China's virtual vigilantes: Civic action or cyber mobs?

Concerned citizens are targeting anyone from accused pedophiles to activists with 'human flesh search engines' that post people's personal information online.

November 28, 2008

Some call it a weapon in the hands of a righteous army, forged so that wrongdoers might be smitten. Others say it simply allows a mob of vigilantes to publicly vilify and humiliate anyone they choose to pick on through grotesque invasions of privacy.

Either way, the peculiarly Chinese Internet phenomenon known as the "human flesh search engine," a citizen-driven, blog-based hunt for alleged undesirables, claimed a fresh victim this month when a mid-ranking government official lost his job.

Accused of accosting a young girl, Lin Jiaxiang found his name, address, phone number, and workplace plastered all over Chinese cyberspace for 250 million Internet users to see, and his alleged crime the subject of hundreds of insulting blog postings.

Mr. Lin might be thought to have gotten his just deserts, especially since the police refused to prosecute him because he'd been drunk. Grace Wang, however, a Chinese student at Duke University, was outraged when netizens back home, offended by her efforts to mediate a campus dispute between pro-Tibetan and Chinese students last March, tracked down her parents' address and emptied a bucket of feces by their front door.

Once the actions of Ms. Wang and Lin had attracted attention in Internet chat rooms, both were quickly identified by people who recognized the photos of them posted on the Web.

It was not long before others who knew them had created an ad hoc human flesh search engine, and began posting many other personal details about the two.

With more Internet users than anywhere else in the world, there is no shortage of amateur detectives ready to join the hunt. And with chat rooms the only public space where Chinese citizens can express themselves anonymously and with any real freedom, they have become forums for strong opinions on many issues.

"It is a tradition in China," says Yu Hai, a sociologist at Shanghai's Fudan University. "People here like to moralize. And since traditional media are government mouthpieces, the Internet has become a very convenient channel for ordinary people to vent their feelings."

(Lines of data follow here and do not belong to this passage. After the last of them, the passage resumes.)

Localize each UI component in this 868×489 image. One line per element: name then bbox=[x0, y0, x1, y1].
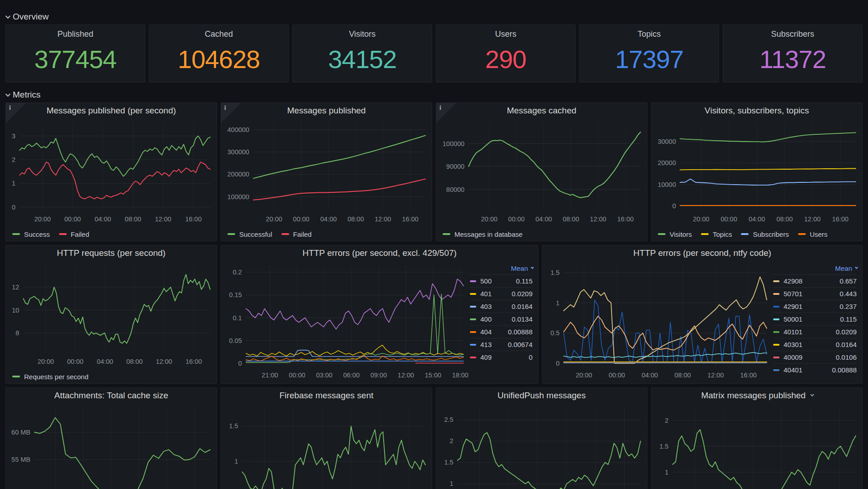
section-row-overview[interactable]: Overview bbox=[5, 9, 863, 24]
legend-row-40009[interactable]: 400090.0106 bbox=[773, 351, 857, 363]
chart-canvas-messages-published-rate[interactable]: 20:0000:0004:0008:0012:0016:000123 bbox=[6, 118, 217, 227]
svg-text:03:00: 03:00 bbox=[316, 372, 332, 379]
legend-row-403[interactable]: 4030.0164 bbox=[470, 300, 533, 313]
panel-title-bar[interactable]: Visitors, subscribers, topics bbox=[651, 103, 862, 118]
svg-text:09:00: 09:00 bbox=[370, 372, 387, 379]
chevron-down-icon bbox=[5, 14, 10, 19]
legend-row-42901[interactable]: 429010.237 bbox=[773, 300, 857, 313]
legend-row-413[interactable]: 4130.00674 bbox=[470, 338, 533, 351]
legend-item-success[interactable]: Success bbox=[12, 230, 50, 238]
panel-title-bar[interactable]: HTTP errors (per second, excl. 429/507) bbox=[221, 245, 538, 261]
panel-messages-published: i Messages published 20:0000:0004:0008:0… bbox=[221, 103, 432, 241]
chart-canvas-http-errors-ntfy[interactable]: 20:0000:0004:0008:0012:0016:0000.511.5 bbox=[542, 261, 773, 383]
svg-text:04:00: 04:00 bbox=[321, 215, 337, 223]
panel-title-bar[interactable]: Attachments: Total cache size bbox=[6, 388, 217, 403]
panel-title-bar[interactable]: Messages published bbox=[221, 103, 432, 118]
svg-text:0: 0 bbox=[12, 204, 15, 211]
svg-text:00:00: 00:00 bbox=[609, 372, 625, 379]
legend-swatch-icon bbox=[773, 344, 779, 346]
panel-title-bar[interactable]: HTTP requests (per second) bbox=[6, 245, 217, 261]
svg-text:00:00: 00:00 bbox=[508, 215, 524, 223]
legend-item-successful[interactable]: Successful bbox=[227, 230, 272, 238]
legend-row-50701[interactable]: 507010.443 bbox=[773, 287, 857, 300]
legend-item-failed[interactable]: Failed bbox=[59, 230, 89, 238]
panel-title: Visitors, subscribers, topics bbox=[705, 106, 809, 116]
legend-row-40101[interactable]: 401010.0209 bbox=[773, 325, 857, 338]
series-name: 400 bbox=[480, 315, 492, 323]
panel-messages-cached: i Messages cached 20:0000:0004:0008:0012… bbox=[436, 103, 647, 241]
series-mean-value: 0.0134 bbox=[512, 315, 533, 323]
stat-panel-published[interactable]: Published 377454 bbox=[5, 24, 145, 83]
chart-canvas-http-requests[interactable]: 20:0000:0004:0008:0012:0016:0081012 bbox=[6, 261, 217, 370]
stat-value: 104628 bbox=[178, 36, 260, 82]
panel-title-bar[interactable]: Firebase messages sent bbox=[221, 388, 432, 403]
panel-menu-chevron-icon[interactable] bbox=[810, 393, 814, 396]
legend-row-401[interactable]: 4010.0209 bbox=[470, 287, 533, 300]
legend-item-users[interactable]: Users bbox=[798, 230, 828, 238]
legend-label: Requests per second bbox=[24, 373, 89, 381]
legend-item-visitors[interactable]: Visitors bbox=[658, 230, 692, 238]
mean-column-header[interactable]: Mean bbox=[470, 262, 533, 274]
series-name: 413 bbox=[480, 341, 492, 348]
svg-text:20:00: 20:00 bbox=[693, 215, 709, 223]
legend-row-400[interactable]: 4000.0134 bbox=[470, 313, 533, 325]
legend-swatch-icon bbox=[773, 331, 779, 333]
stat-panel-cached[interactable]: Cached 104628 bbox=[149, 24, 289, 83]
legend-label: Success bbox=[24, 230, 50, 238]
panel-title-bar[interactable]: HTTP errors (per second, ntfy code) bbox=[542, 245, 862, 261]
mean-column-header[interactable]: Mean bbox=[773, 262, 857, 274]
chart-canvas-messages-published[interactable]: 20:0000:0004:0008:0012:0016:001000002000… bbox=[221, 118, 432, 227]
legend-swatch-icon bbox=[470, 331, 476, 333]
svg-text:21:00: 21:00 bbox=[261, 372, 278, 379]
legend-row-409[interactable]: 4090 bbox=[470, 351, 533, 363]
panel-title: Messages published bbox=[287, 106, 365, 116]
legend-row-50001[interactable]: 500010.115 bbox=[773, 313, 857, 325]
chart-canvas-http-errors-excl[interactable]: 21:0000:0003:0006:0009:0012:0015:0018:00… bbox=[221, 261, 470, 383]
svg-text:0: 0 bbox=[672, 202, 676, 210]
series-mean-value: 0.00888 bbox=[508, 328, 533, 336]
legend-item-topics[interactable]: Topics bbox=[701, 230, 732, 238]
stat-panel-users[interactable]: Users 290 bbox=[436, 24, 576, 83]
stat-panel-visitors[interactable]: Visitors 34152 bbox=[292, 24, 432, 83]
panel-title-bar[interactable]: Matrix messages published bbox=[651, 388, 862, 403]
series-mean-value: 0.237 bbox=[839, 303, 857, 310]
panel-title-bar[interactable]: UnifiedPush messages bbox=[436, 388, 647, 403]
svg-text:04:00: 04:00 bbox=[749, 215, 765, 223]
series-mean-value: 0.443 bbox=[839, 290, 857, 298]
svg-text:06:00: 06:00 bbox=[343, 372, 360, 379]
chart-canvas-unifiedpush[interactable]: 20:0000:0004:0008:0012:0016:0011.522.5 bbox=[436, 403, 647, 489]
svg-text:10000: 10000 bbox=[658, 181, 676, 188]
svg-text:0.5: 0.5 bbox=[550, 329, 559, 337]
panel-title-bar[interactable]: Messages cached bbox=[436, 103, 647, 118]
legend-row-40401[interactable]: 404010.00888 bbox=[773, 363, 857, 376]
legend-swatch-icon bbox=[470, 280, 476, 282]
legend-item-requests-per-second[interactable]: Requests per second bbox=[12, 373, 89, 381]
legend-item-subscribers[interactable]: Subscribers bbox=[741, 230, 789, 238]
legend-item-failed[interactable]: Failed bbox=[281, 230, 312, 238]
legend-row-404[interactable]: 4040.00888 bbox=[470, 325, 533, 338]
legend-swatch-icon bbox=[773, 357, 779, 358]
panel-title-bar[interactable]: Messages published (per second) bbox=[6, 103, 217, 118]
stat-panel-topics[interactable]: Topics 17397 bbox=[579, 24, 719, 83]
metrics-row-3: Attachments: Total cache size 20:0000:00… bbox=[5, 387, 863, 489]
legend-swatch-icon bbox=[12, 376, 20, 377]
chart-canvas-matrix-published[interactable]: 20:0000:0004:0008:0012:0016:000.511.52 bbox=[651, 403, 862, 489]
legend-row-40301[interactable]: 403010.0164 bbox=[773, 338, 857, 351]
svg-text:1: 1 bbox=[665, 469, 669, 476]
stat-panel-subscribers[interactable]: Subscribers 11372 bbox=[723, 24, 863, 83]
chart-canvas-messages-cached[interactable]: 20:0000:0004:0008:0012:0016:008000090000… bbox=[436, 118, 647, 227]
panel-messages-published-rate: i Messages published (per second) 20:000… bbox=[5, 103, 217, 241]
legend-row-42908[interactable]: 429080.657 bbox=[773, 274, 857, 287]
chart-canvas-firebase-sent[interactable]: 20:0000:0004:0008:0012:0016:000.511.5 bbox=[221, 403, 432, 489]
chart-canvas-visitors-subscribers-topics[interactable]: 20:0000:0004:0008:0012:0016:000100002000… bbox=[651, 118, 862, 227]
series-mean-value: 0.00888 bbox=[832, 366, 857, 374]
svg-text:12:00: 12:00 bbox=[156, 358, 172, 365]
panel-title: Attachments: Total cache size bbox=[54, 391, 168, 401]
legend-item-messages-in-database[interactable]: Messages in database bbox=[443, 230, 523, 238]
svg-text:100000: 100000 bbox=[443, 140, 464, 147]
legend-row-500[interactable]: 5000.115 bbox=[470, 274, 533, 287]
section-row-metrics[interactable]: Metrics bbox=[5, 87, 863, 103]
svg-text:400000: 400000 bbox=[227, 126, 249, 133]
svg-text:08:00: 08:00 bbox=[347, 215, 364, 223]
chart-canvas-attachments-cache[interactable]: 20:0000:0004:0008:0012:0016:0055 MB60 MB bbox=[6, 403, 217, 489]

They can do so pretty much however they like, not only because they can disguise their identities, but also because there is no privacy law in China yet. "There is no practicable, feasible, and concrete legal instrument" to regulate Internet use, says Li Xu, deputy head of Tsinghua University's Institute for Internet Behavior.

One man who found himself the quarry of a human flesh search, Wang Fei, is testing the law by bringing China's first suit against websites that he says carried defamatory statements about him.

Mr. Wang drew the ire of fellow Internauts after his wife committed suicide last year. Her diary, posted posthumously by her sister, voiced suspicions that Wang had an affair with a colleague. The blogosphere blamed Wang for his wife's death, and turned on him with a vengeance.

"You will fall into the endless darkness and abyss of misery hated by billions" read one post, labeling Wang a "beast" and "scum."

The virtual insults spilled over into real life. Someone painted "blood for blood" on Wang's front door, his lawyer said. He and his relatives were bombarded with furious telephone calls, and he was fired from his job at an advertising agency, along with his alleged mistress.

"Those websites published insulting, defamatory, and untrue information about Wang that damaged his reputation ... and violated his privacy," argues his lawyer, Zhang Yanfeng. "He is suing them for damages, for mental distress, and lost earnings."

The case has already taken nine months and will probably not come to judgment until next spring, says Mr. Zhang, because of "a great many disagreements" among the judges and the expert witnesses.

Among the issues the court must resolve, in the absence of any clear legislation, is whether information such as a cellphone number, an ID card number, or an address can be said to be private. The judges must also consider how far website managers are responsible and legally liable for posts on their sites, and weigh the competing interests of free speech and privacy protection.

A poll published earlier this year in the China Youth Daily found that nearly 80 percent of respondents thought that human-flesh search engines should be regulated, and 65 percent thought they invaded people's privacy.

The dilemma, says Dr. Li, is that "allowing arbitrary speech with no regulation ... violates privacy rights. But if you over-regulate citizens' ability to express themselves, the Internet will lose its very nature and its attraction."

Drawing too heavy a cloak around personal privacy, moreover, would protect abusive officials from the public pillorying they deserve, argues Liu Deliang, head of the Asia-Pacific Institute for Cyberlaw Studies.

"Ordinary people have no enforceable right to supervise government officials' behavior or to control the corruption they see everywhere," he says. "So they use the Internet to do that."

"Human-flesh searches are a neutral technology that can be used for good or ill," says Dr. Liu. "But they must strike a balance between public and private interests."